What you have to do: The required answer is an exact copy of every line from the beginning of the entries through the line with "HANSER Fachbuch", with all pictures omitted.
--- Exercise data ---
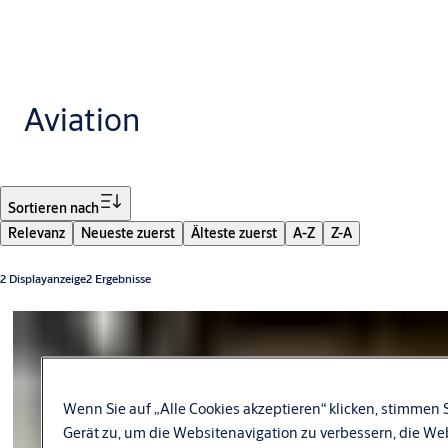
Aviation
Filter
Sortieren nach
Relevanz
Neueste zuerst
Älteste zuerst
A-Z
Z-A
2 Displayanzeige2 Ergebnisse
Wenn Sie auf „Alle Cookies akzeptieren“ klicken, stimmen 
Gerät zu, um die Websitenavigation zu verbessern, die W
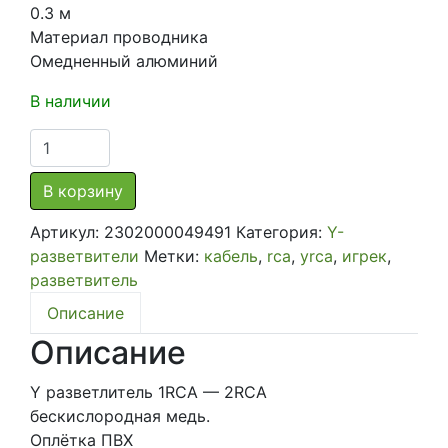
0.3 м
Материал проводника
Омедненный алюминий
В наличии
Количество
товара
Y
В корзину
разветвитель
Артикул:
2302000049491
Категория:
Y-
1rca(папа)-2rca(мама)
разветвители
Метки:
кабель
,
rca
,
yrca
,
игрек
,
DL
разветвитель
Audio
Barracuda
Описание
YRCA
Описание
1F2M
Y разветлитель 1RCA — 2RCA
бескислородная медь.
Оплётка ПВХ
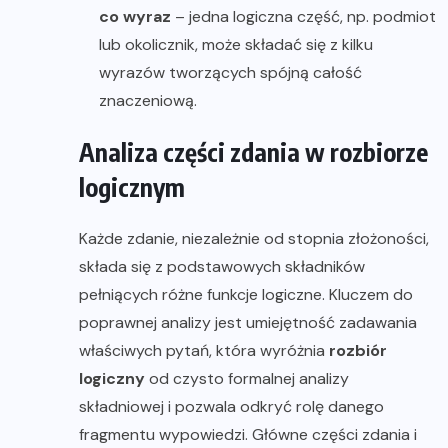
co wyraz
– jedna logiczna część, np. podmiot
lub okolicznik, może składać się z kilku
wyrazów tworzących spójną całość
znaczeniową.
Analiza części zdania w rozbiorze
logicznym
Każde zdanie, niezależnie od stopnia złożoności,
składa się z podstawowych składników
pełniących różne funkcje logiczne. Kluczem do
poprawnej analizy jest umiejętność zadawania
właściwych pytań, która wyróżnia
rozbiór
logiczny
od czysto formalnej analizy
składniowej i pozwala odkryć rolę danego
fragmentu wypowiedzi. Główne części zdania i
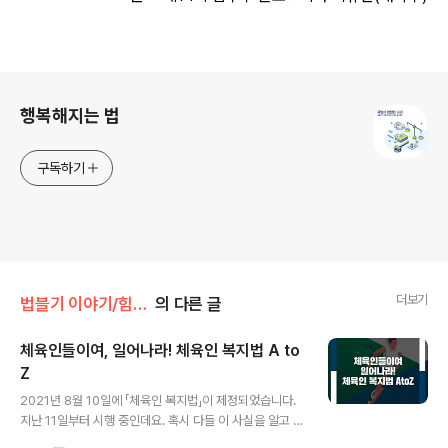
로그 정보
행복해지는 법
구독하기
더보기
법블기 이야기/힘이되는 법
의 다른 글
체육인들이여, 일어나라! 체육인 복지법 A to
Z
글 내용
2021년 8월 10일에 「체육인 복지법」이 제정되었습니다.
지난 11일부터 시행 중인데요. 혹시 다들 이 사실을 알고 있
으셨나요? 올림픽이나 월드컵과 같이 한동안 경기 시즌이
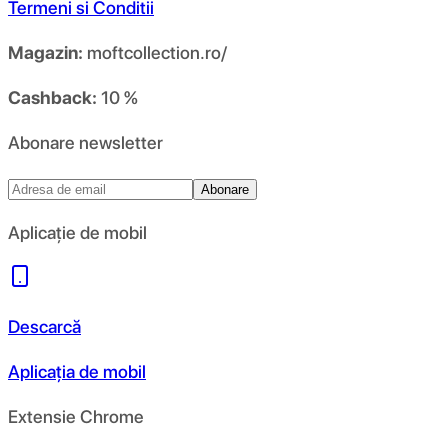
Termeni si Conditii
Magazin:
moftcollection.ro/
Cashback:
10 %
Abonare newsletter
Abonare
Aplicație de mobil
Descarcă
Aplicația de mobil
Extensie Chrome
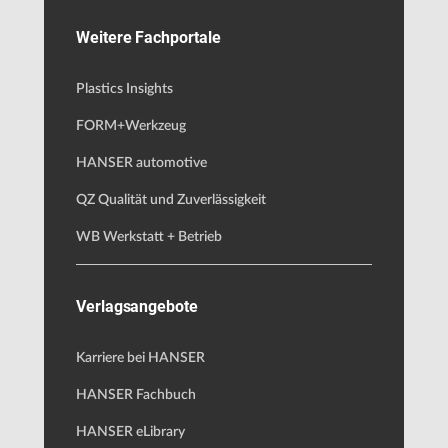
Weitere Fachportale
Plastics Insights
FORM+Werkzeug
HANSER automotive
QZ Qualität und Zuverlässigkeit
WB Werkstatt + Betrieb
Verlagsangebote
Karriere bei HANSER
HANSER Fachbuch
HANSER eLibrary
---
Written reply:
Aviation
Filter
Sortieren nach
Relevanz
Neueste zuerst
Älteste zuerst
A-Z
Z-A
2 Displayanzeige2 Ergebnisse
Wenn Sie auf „Alle Cookies akzeptieren“ klicken, stimmen 
Gerät zu, um die Websitenavigation zu verbessern, die W
0.3 м
Материал проводника
Омедненный алюминий
В наличии
Количество
товара
Y
В корзину
разветвитель
Артикул:
2302000049491
Категория:
Y-
1rca(папа)-2rca(мама)
разветвители
Метки:
кабель
,
rca
,
yrca
,
игрек
,
DL
разветвитель
Audio
Barracuda
Описание
YRCA
Описание
1F2M
Y разветлитель 1RCA — 2RCA
бескислородная медь.
Оплётка ПВХ
co wyraz
– jedna logiczna część, np. podmiot
lub okolicznik, może składać się z kilku
wyrazów tworzących spójną całość
znaczeniową.
Analiza części zdania w rozbiorze
logicznym
Każde zdanie, niezależnie od stopnia złożoności,
składa się z podstawowych składników
pełniących różne funkcje logiczne. Kluczem do
poprawnej analizy jest umiejętność zadawania
właściwych pytań, która wyróżnia
rozbiór
logiczny
od czysto formalnej analizy
składniowej i pozwala odkryć rolę danego
fragmentu wypowiedzi. Główne części zdania i
로그 정보
행복해지는 법
구독하기
더보기
법블기 이야기/힘이되는 법
의 다른 글
체육인들이여, 일어나라! 체육인 복지법 A to
Z
글 내용
2021년 8월 10일에 「체육인 복지법」이 제정되었습니다.
지난 11일부터 시행 중인데요. 혹시 다들 이 사실을 알고 있
으셨나요? 올림픽이나 월드컵과 같이 한동안 경기 시즌이
Termeni si Conditii
Magazin:
moftcollection.ro/
Cashback:
10 %
Abonare newsletter
Abonare
Aplicație de mobil
Descarcă
Aplicația de mobil
Extensie Chrome
Weitere Fachportale
Plastics Insights
FORM+Werkzeug
HANSER automotive
QZ Qualität und Zuverlässigkeit
WB Werkstatt + Betrieb
Verlagsangebote
Karriere bei HANSER
HANSER Fachbuch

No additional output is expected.